Lo que sucede es que aquí es posible pensar en posibilidades de desarrollo personal y familiar, mientras que en Lima los atentados contra la esperanza eran pan de cada día. Tú mismo sabes cómo se me marginó de cierta manera dentro del mismo SCV [Sodalitium Christianae Vitae]. Efectivamente, creo que algún día el Perú podrá salir adelante. Pero primero tienen que morirse todos esos malditos que lo han cagado desde sus inodoros de oro y dólares, sentados con orgullo sobre sus propias ambiciones de poder y ganancias. En sentido metafórico, me refiero a un cambio de generación. Y eso es algo que probablemente nosotros no veamos.»
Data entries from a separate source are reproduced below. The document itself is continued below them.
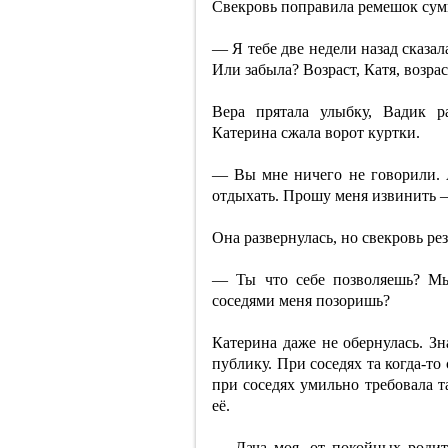
Свекровь поправила ремешок сумк
— Я тебе две недели назад сказал
Или забыла? Возраст, Катя, возрас
Вера прятала улыбку, Вадик р
Катерина сжала ворот куртки.
— Вы мне ничего не говорили. А
отдыхать. Прошу меня извинить 
Она развернулась, но свекровь ре
— Ты что себе позволяешь? Мы
соседями меня позоришь?
Катерина даже не обернулась. Зн
публику. При соседях та когда-то
при соседях умильно требовала т
её.
— Дача моя, от покойных родит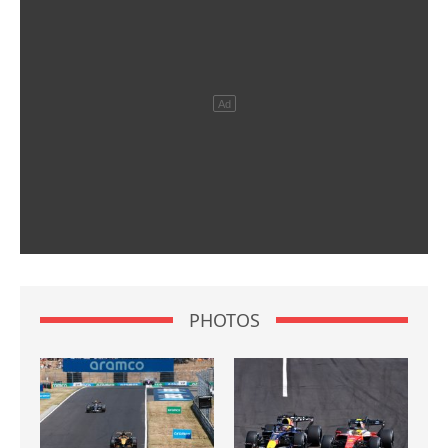
PHOTOS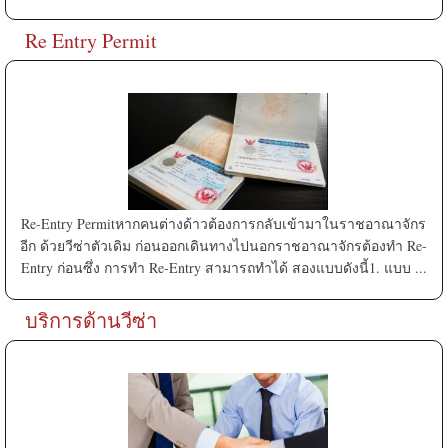
Re Entry Permit
Re-Entry Permitหากคนต่างด้าวต้องการกลับเข้ามาในราชอาณาจักร
อีก ด้วยวีซ่าตัวเดิม ก่อนออกเดินทางไปนอกราชอาณาจักรต้องทำ Re-
Entry ก่อนซึ่ง การทำ Re-Entry สามารถทำได้ สองแบบดังนี้1. แบบ ...
บริการด้านวีซ่า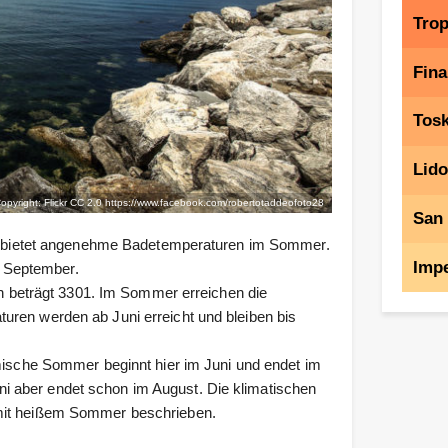
Tro
Fina
Tos
Lido
Copyright: Flickr CC 2.0
https://www.facebook.com/robertotaddeofoto28
San
und bietet angenehme Badetemperaturen im Sommer.
Impe
t, September.
ien beträgt 3301. Im Sommer erreichen die
uren werden ab Juni erreicht und bleiben bis
omische Sommer beginnt hier im Juni und endet im
 aber endet schon im August. Die klimatischen
 mit heißem Sommer beschrieben.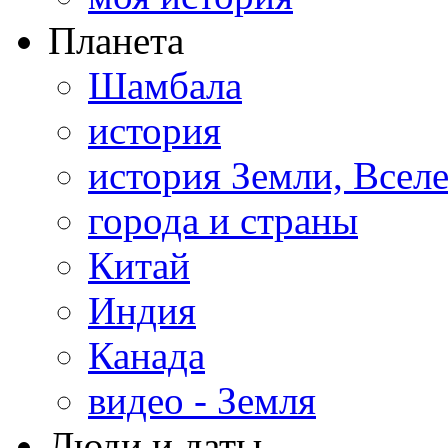
Планета
Шамбала
история
история Земли, Всел
города и страны
Китай
Индия
Канада
видео - Земля
Люди и даты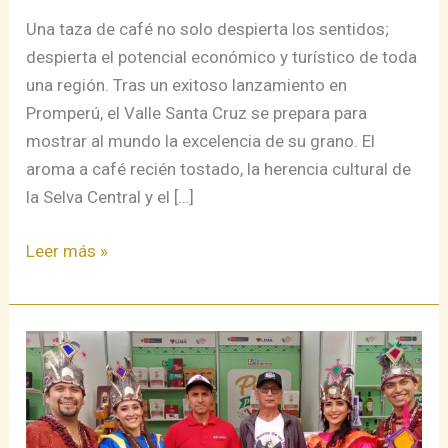
–
Una taza de café no solo despierta los sentidos;
2026
despierta el potencial económico y turístico de toda
una región. Tras un exitoso lanzamiento en
Promperú, el Valle Santa Cruz se prepara para
mostrar al mundo la excelencia de su grano. El
aroma a café recién tostado, la herencia cultural de
la Selva Central y el […]
Leer más »
La
Lucha,
la
Pasión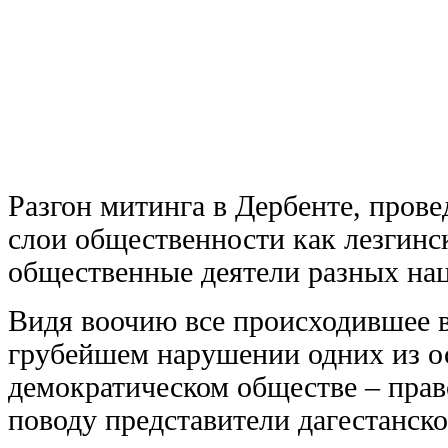
Разгон митинга в Дербенте, пров
слои общественности как лезгинск
общественные деятели разных нац
Видя воочию все происходившее в
грубейшем нарушении одних из о
демократическом обществе – прав
поводу представители дагестанск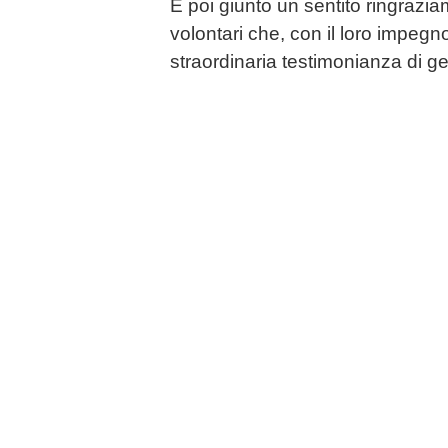
È poi giunto un sentito ringraziam
volontari che, con il loro impeg
straordinaria testimonianza di ge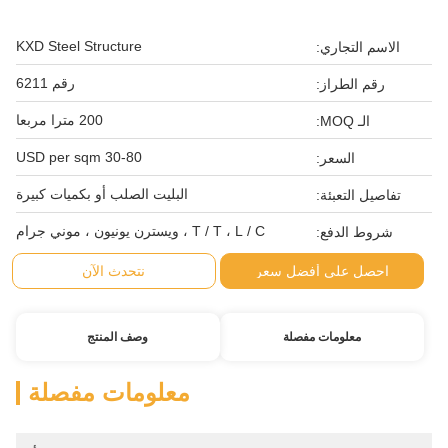
KXD Steel Structure
الاسم التجاري:
رقم 6211
رقم الطراز:
200 مترا مربعا
الـ MOQ:
30-80 USD per sqm
السعر:
البليت الصلب أو بكميات كبيرة
تفاصيل التعبئة:
T / T ، L / C ، ويسترن يونيون ، موني جرام
شروط الدفع:
احصل على أفضل سعر
نتحدث الآن
معلومات مفصلة
وصف المنتج
معلومات مفصلة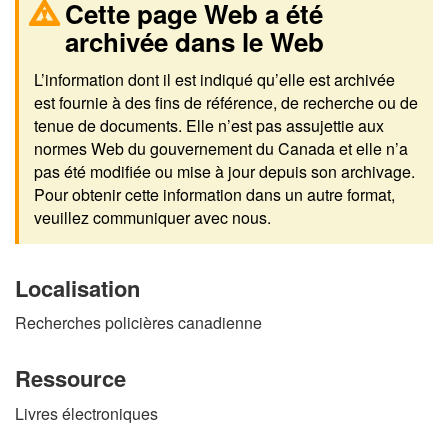
Cette page Web a été
archivée dans le Web
L’information dont il est indiqué qu’elle est archivée
est fournie à des fins de référence, de recherche ou de
tenue de documents. Elle n’est pas assujettie aux
normes Web du gouvernement du Canada et elle n’a
pas été modifiée ou mise à jour depuis son archivage.
Pour obtenir cette information dans un autre format,
veuillez communiquer avec nous.
Localisation
Recherches policières canadienne
Ressource
Livres électroniques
¿Han cambiado las cosas desde entonces? No mucho en realidad. Actualmente el Perú vive un boom económico que, debido a la enorme desigualdad social y una corrupción presente en todos los niveles, no beneficia a la mayoría de la población. Y en años recientes la cuota de emigración ha alcanzado cifras récord. Es sintomático que durante el reciente periodo de bonanza económica sean más los peruanos que hayan huido del país cada año que durante la época de la violencia terrorista. Como si siguieran escapando de un campo de prisioneros, de una patria inhóspita donde se sienten condenados día a día a no ser otra cosa que meros sobrevivientes de la existencia. Lo digo con inmensa tristeza.